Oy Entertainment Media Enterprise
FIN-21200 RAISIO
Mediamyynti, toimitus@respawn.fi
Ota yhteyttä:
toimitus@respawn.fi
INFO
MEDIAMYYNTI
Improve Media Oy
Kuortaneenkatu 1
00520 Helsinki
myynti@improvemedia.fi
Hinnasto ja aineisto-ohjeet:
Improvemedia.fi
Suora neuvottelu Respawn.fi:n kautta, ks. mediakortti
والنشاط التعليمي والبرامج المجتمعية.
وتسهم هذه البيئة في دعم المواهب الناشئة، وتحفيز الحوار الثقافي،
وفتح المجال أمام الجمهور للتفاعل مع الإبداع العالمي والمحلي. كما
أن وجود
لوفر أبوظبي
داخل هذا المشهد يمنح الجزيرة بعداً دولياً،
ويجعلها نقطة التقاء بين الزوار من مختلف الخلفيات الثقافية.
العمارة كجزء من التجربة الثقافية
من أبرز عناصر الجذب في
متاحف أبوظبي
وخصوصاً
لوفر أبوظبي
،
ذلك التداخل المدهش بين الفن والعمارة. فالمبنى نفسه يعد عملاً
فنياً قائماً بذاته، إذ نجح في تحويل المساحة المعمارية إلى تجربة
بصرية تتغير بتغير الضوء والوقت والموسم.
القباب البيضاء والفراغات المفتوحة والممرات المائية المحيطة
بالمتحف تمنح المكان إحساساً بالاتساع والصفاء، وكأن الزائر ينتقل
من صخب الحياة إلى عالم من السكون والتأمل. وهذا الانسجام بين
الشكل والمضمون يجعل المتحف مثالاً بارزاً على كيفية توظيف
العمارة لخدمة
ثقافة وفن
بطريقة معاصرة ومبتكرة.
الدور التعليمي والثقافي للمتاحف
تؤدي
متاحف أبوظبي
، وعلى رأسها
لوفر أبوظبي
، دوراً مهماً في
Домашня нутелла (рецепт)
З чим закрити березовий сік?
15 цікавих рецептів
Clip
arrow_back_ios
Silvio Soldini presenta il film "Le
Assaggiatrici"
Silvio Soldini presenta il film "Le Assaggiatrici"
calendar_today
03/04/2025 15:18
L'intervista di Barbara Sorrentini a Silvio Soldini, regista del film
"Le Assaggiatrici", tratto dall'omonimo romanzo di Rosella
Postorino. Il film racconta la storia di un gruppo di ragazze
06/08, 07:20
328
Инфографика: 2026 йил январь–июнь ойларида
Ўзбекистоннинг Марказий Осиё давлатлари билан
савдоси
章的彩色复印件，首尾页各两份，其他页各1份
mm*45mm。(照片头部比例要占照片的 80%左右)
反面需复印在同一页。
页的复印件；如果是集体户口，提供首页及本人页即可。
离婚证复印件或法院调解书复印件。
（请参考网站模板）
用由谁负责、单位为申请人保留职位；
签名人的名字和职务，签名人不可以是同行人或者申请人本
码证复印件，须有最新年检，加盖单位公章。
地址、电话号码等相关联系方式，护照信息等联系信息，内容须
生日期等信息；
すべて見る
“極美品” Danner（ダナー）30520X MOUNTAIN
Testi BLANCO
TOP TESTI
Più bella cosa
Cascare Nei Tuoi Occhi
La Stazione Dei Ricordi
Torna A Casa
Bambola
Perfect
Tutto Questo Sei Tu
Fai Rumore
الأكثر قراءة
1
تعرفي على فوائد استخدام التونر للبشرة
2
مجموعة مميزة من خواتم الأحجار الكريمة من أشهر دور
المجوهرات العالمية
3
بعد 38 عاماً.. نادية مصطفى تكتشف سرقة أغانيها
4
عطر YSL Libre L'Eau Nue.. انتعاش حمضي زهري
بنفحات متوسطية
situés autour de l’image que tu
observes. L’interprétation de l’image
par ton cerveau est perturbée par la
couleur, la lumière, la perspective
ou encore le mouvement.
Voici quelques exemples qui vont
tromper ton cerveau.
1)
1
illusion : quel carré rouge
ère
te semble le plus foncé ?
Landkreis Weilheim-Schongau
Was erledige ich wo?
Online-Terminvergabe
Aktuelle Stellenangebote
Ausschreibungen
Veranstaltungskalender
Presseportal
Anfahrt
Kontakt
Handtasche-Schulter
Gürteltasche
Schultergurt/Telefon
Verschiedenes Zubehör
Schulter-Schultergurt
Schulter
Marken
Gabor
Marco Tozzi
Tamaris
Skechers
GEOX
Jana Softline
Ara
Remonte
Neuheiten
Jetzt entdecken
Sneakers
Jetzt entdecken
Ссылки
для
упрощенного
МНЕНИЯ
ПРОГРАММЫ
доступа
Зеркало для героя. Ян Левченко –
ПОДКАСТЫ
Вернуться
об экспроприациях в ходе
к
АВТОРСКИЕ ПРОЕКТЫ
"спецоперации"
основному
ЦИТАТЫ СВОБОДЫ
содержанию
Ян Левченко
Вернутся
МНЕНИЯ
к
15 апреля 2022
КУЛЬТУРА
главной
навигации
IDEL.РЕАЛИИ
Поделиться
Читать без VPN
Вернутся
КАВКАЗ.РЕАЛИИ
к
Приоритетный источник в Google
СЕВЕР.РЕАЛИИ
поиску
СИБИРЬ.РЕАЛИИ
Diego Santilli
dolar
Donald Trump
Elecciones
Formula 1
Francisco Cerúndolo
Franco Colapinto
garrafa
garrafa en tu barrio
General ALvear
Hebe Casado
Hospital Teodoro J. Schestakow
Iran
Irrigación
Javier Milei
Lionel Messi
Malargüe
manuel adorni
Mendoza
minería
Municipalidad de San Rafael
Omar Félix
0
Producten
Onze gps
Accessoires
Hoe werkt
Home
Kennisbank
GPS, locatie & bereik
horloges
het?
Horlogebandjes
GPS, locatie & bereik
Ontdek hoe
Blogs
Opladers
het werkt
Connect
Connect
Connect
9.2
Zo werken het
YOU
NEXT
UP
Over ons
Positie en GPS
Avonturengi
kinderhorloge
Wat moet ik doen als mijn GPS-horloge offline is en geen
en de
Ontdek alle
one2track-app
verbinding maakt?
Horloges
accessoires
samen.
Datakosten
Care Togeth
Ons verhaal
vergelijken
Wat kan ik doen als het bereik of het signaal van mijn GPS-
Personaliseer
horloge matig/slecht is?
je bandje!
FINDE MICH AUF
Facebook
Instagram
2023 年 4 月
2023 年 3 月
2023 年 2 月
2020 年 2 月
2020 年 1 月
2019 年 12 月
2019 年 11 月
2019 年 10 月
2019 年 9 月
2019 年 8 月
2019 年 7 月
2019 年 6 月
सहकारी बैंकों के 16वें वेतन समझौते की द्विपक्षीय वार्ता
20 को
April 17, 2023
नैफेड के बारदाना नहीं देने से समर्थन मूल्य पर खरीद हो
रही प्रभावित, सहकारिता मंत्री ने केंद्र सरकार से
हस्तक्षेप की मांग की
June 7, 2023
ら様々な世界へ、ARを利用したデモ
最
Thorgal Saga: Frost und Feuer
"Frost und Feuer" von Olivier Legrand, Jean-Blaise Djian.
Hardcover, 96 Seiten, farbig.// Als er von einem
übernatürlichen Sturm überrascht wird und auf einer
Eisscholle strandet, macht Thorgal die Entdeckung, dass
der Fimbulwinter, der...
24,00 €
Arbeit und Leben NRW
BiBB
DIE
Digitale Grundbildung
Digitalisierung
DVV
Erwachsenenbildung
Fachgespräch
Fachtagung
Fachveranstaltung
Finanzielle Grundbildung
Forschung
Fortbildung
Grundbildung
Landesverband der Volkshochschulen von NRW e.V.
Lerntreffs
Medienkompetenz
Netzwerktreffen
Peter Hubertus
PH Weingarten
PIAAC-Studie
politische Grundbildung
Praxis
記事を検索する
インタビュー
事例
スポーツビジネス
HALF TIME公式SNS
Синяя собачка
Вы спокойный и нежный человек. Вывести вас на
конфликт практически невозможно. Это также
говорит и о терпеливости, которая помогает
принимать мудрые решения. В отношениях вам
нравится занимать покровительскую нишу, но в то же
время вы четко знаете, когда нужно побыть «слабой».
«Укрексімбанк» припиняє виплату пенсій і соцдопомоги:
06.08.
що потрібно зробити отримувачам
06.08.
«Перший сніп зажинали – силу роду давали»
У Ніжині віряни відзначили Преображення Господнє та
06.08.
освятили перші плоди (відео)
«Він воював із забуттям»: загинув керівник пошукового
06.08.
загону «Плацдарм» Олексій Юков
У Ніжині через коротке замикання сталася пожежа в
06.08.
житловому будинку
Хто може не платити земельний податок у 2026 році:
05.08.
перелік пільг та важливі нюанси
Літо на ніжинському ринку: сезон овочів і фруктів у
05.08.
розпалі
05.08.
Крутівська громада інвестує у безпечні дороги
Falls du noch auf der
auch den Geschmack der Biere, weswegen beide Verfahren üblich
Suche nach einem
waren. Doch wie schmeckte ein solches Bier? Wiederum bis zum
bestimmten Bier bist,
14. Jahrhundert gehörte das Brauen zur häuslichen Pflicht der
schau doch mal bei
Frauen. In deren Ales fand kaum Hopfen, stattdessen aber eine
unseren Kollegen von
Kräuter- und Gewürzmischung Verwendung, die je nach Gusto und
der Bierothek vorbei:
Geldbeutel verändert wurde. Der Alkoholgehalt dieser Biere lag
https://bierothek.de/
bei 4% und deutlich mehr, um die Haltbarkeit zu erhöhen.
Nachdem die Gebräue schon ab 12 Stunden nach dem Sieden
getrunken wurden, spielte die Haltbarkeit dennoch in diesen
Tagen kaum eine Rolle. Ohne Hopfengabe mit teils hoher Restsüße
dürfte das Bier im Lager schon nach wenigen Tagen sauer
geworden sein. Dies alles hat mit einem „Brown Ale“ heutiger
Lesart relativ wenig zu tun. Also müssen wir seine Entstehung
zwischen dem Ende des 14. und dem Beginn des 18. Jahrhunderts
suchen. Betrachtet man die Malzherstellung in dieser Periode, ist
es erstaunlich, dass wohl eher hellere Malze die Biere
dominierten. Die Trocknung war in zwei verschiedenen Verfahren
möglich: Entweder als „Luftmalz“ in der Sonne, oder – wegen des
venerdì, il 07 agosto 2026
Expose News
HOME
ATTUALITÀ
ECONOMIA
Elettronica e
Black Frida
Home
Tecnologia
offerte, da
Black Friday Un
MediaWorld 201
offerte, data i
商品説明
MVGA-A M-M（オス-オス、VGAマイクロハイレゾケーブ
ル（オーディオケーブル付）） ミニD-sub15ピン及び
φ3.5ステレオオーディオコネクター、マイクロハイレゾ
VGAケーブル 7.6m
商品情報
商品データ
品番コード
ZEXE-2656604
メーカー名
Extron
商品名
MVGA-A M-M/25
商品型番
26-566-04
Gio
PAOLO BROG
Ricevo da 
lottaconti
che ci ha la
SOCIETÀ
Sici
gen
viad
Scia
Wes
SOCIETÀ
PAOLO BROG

■ **GOAL OF THE EXERCISE**
Copy out every line from the one containing "unseren Kollegen von" to the end of the material, both ends included.

■ **WORKED SOLUTION**
unseren Kollegen von
Kräuter- und Gewürzmischung Verwendung, die je nach Gusto und
der Bierothek vorbei:
Geldbeutel verändert wurde. Der Alkoholgehalt dieser Biere lag
https://bierothek.de/
bei 4% und deutlich mehr, um die Haltbarkeit zu erhöhen.
Nachdem die Gebräue schon ab 12 Stunden nach dem Sieden
getrunken wurden, spielte die Haltbarkeit dennoch in diesen
Tagen kaum eine Rolle. Ohne Hopfengabe mit teils hoher Restsüße
dürfte das Bier im Lager schon nach wenigen Tagen sauer
geworden sein. Dies alles hat mit einem „Brown Ale“ heutiger
Lesart relativ wenig zu tun. Also müssen wir seine Entstehung
zwischen dem Ende des 14. und dem Beginn des 18. Jahrhunderts
suchen. Betrachtet man die Malzherstellung in dieser Periode, ist
es erstaunlich, dass wohl eher hellere Malze die Biere
dominierten. Die Trocknung war in zwei verschiedenen Verfahren
möglich: Entweder als „Luftmalz“ in der Sonne, oder – wegen des
venerdì, il 07 agosto 2026
Expose News
HOME
ATTUALITÀ
ECONOMIA
Elettronica e
Black Frida
Home
Tecnologia
offerte, da
Black Friday Un
MediaWorld 201
offerte, data i
商品説明
MVGA-A M-M（オス-オス、VGAマイクロハイレゾケーブ
ル（オーディオケーブル付）） ミニD-sub15ピン及び
φ3.5ステレオオーディオコネクター、マイクロハイレゾ
VGAケーブル 7.6m
商品情報
商品データ
品番コード
ZEXE-2656604
メーカー名
Extron
商品名
MVGA-A M-M/25
商品型番
26-566-04
Gio
PAOLO BROG
Ricevo da 
lottaconti
che ci ha la
SOCIETÀ
Sici
gen
viad
Scia
Wes
SOCIETÀ
PAOLO BROG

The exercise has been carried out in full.